Superior Court of Justice - Ontario
CITATION: Leclerc v. Economical Mutual Insurance Company, 2017 ONSC 493
COURT FILE NO.: 16-68334
DATE: 2017/01/24
RE: Patrick Leclerc, by his Litigation Guardian, Lise Leclerc - Applicant -and- Economical Mutual Insurance Company - Respondent
BEFORE: Madam Justice Liza C. Sheard
COUNSEL: Élaine Lachaîne, for the Applicant, Patrick Leclerc, by his Litigation Guardian, Lise Leclerc
HEARD: In Writing
ENDORSEMENT: MOTION TO APPROVE SETTLEMENT
[1] Further to my endorsement dated December 21, 2016 (the “Endorsement”), additional materials have been filed on behalf of the applicant.
[2] The Endorsement included:
(a) Approval of the quantum of the settlement reached - $900,000 inclusive of all claims for benefits;
(b) Approval of the 30-year guarantee period proposed for the structured portion of the settlement; and
(c) Assessment and approval of the solicitor-client account in the amount of $90,826.86 inclusive of all fees, disbursements, and applicable taxes.
[3] The solicitor-client account approved was lower than the solicitor-client account proposed by counsel for the applicant.
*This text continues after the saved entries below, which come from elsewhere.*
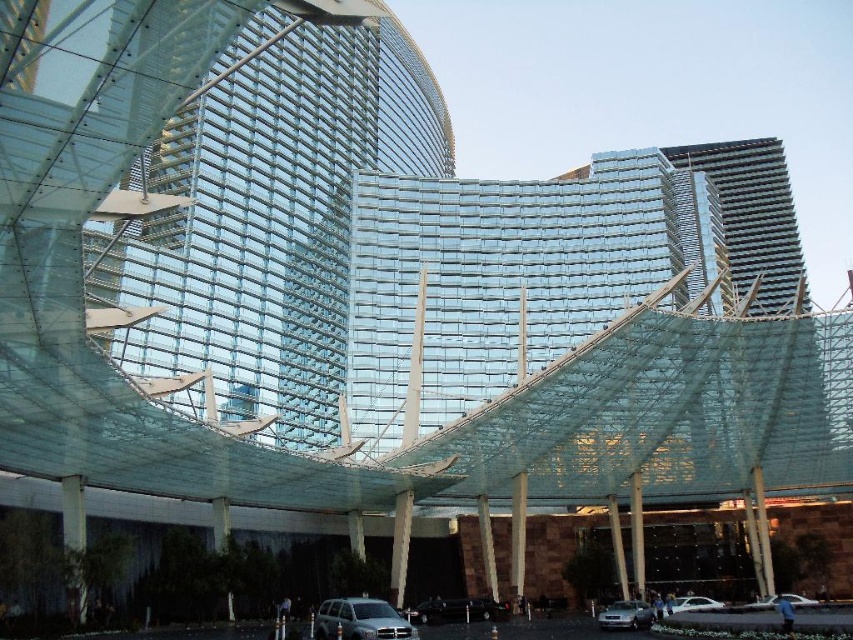 Which is behind, point (323, 616) or point (782, 593)?

Point (782, 593)

Is the position of silver metallic suv at lower center less distant than that of silver metallic car at lower center?

Yes, silver metallic suv at lower center is closer to the viewer.

Between point (373, 630) and point (762, 598), which one is positioned in front?

Point (373, 630) is in front.

What are the coordinates of `silver metallic suv at lower center` in the screenshot? It's located at (360, 620).

Can you confirm if silver metallic sedan at lower center is positioned below silver metallic car at lower center?

Indeed, silver metallic sedan at lower center is positioned under silver metallic car at lower center.

Can you confirm if silver metallic sedan at lower center is smaller than silver metallic car at lower center?

Yes, silver metallic sedan at lower center is smaller than silver metallic car at lower center.

Is point (634, 618) less distant than point (793, 595)?

Yes, point (634, 618) is closer to viewer.

Find the location of `silver metallic sedan at lower center`. silver metallic sedan at lower center is located at coordinates (625, 616).

Is shiny black car at center below silver metallic car at lower center?

Indeed, shiny black car at center is positioned under silver metallic car at lower center.

Does shiny black car at center have a smaller size compared to silver metallic car at lower center?

Correct, shiny black car at center occupies less space than silver metallic car at lower center.

Does point (471, 598) come closer to viewer compared to point (788, 602)?

No, it is behind (788, 602).

Where is `shiny black car at center`? This screenshot has width=853, height=640. shiny black car at center is located at coordinates (457, 611).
As a result, additional materials were requested to address how the additional funds available for Patrick Leclerc (“Patrick”) would be managed for his benefit.
[4] As set out in paragraph 32 of the Endorsement, the $900,000 in settlement funds were allocated as follows:
Settlement Amount $ 900,000.00
Less
Payment of credit cards ( 11,360.00)
Purchase of motorhome ( 60,000.00)
Credit for IRB to Dec. 31/16 ( 29,200.00)
Solicitor-client account ( 90,826.86)
Balance Remaining $ 708,613.14
[5] The affidavit of Élaine Lachaîne, counsel for the applicant, sworn January 13, 2017, was filed in response to the Endorsement. Ms. Lachaîne’s affidavit provides the additional evidence set out below.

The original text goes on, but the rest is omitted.